How "container_of" macro works, & an Example

Here iam giving a small code snippet that gives and idea about working of "container_of", this posed me little difficulty in understanding, after google-ing i got some examples and after working on that i wrote a simple C application that depicts its working. here i have defined two macros "offsetof" and "container_of" which i have extracted from "kernel.h" header. 
       Please interpret this code and try some trick to understand "container_of".

container_of macro is defined in linux/kernel.h

syntax: container_of( pointer, container_type, container_field );

This macro takes a pointer to a filed name container_field, within a structure of type container_type, and returns a pointer to the containing structure .

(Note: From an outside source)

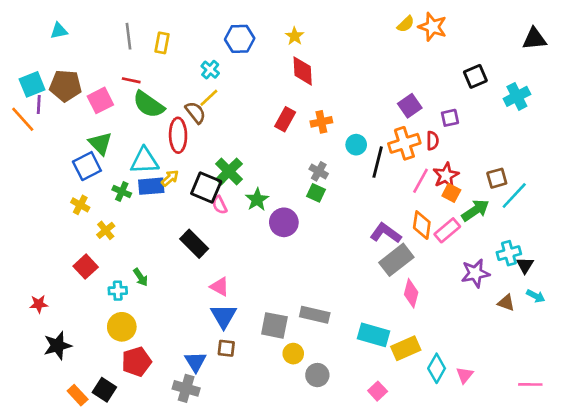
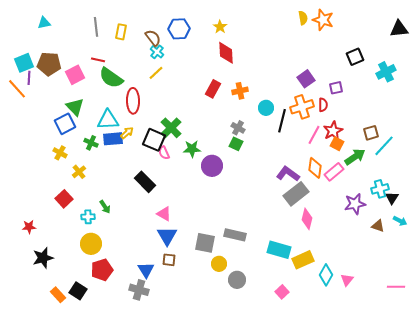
yellow semicircle: (406, 24) -> (303, 18), turned -56
brown semicircle: (195, 113) -> (153, 38), moved
green star: (257, 200) -> (192, 149), turned 30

simply this is a convenience macro that may be used to obtain a pointer to a structure from a pointer to some other structure contained with in it.


Code :

#include <stdio.h>
#include <stdlib.h>

#define offsetof(TYPE, MEMBER) ((size_t) &((TYPE *)0)->MEMBER)

#define container_of(ptr, type, member) ({            \
 const typeof( ((type *)0)->member ) *__mptr = (ptr);    \
 (type *)( (char *)__mptr - offsetof(type,member) );})

struct test1 {
 int a;
};

struct test2 {
 int b;
 struct test1 z;
 int c;
};

int main()
{
 /* existing structure */
 struct test2 *obj;
 obj = malloc(sizeof(struct test2));
 if(obj == NULL){
       printf("Error: Memory not allocated...!\n");
 }
 obj->z.a = 51;
 obj->b = 43;
 obj->c = 53;
 
 /* pointer to existing entry */    
 struct test1 *obj1 = &obj->z;

 struct test2 *obj2 = container_of(obj1, struct test2, z);

 printf("obj2->b = %d\n", obj2->b);

 return EXIT_SUCCESS;
}

Note: Copying the code directly into your source.c file will also copies the invisible characters and finally you will left out with stray errors, i recommend you to type the code and that even becomes a practice.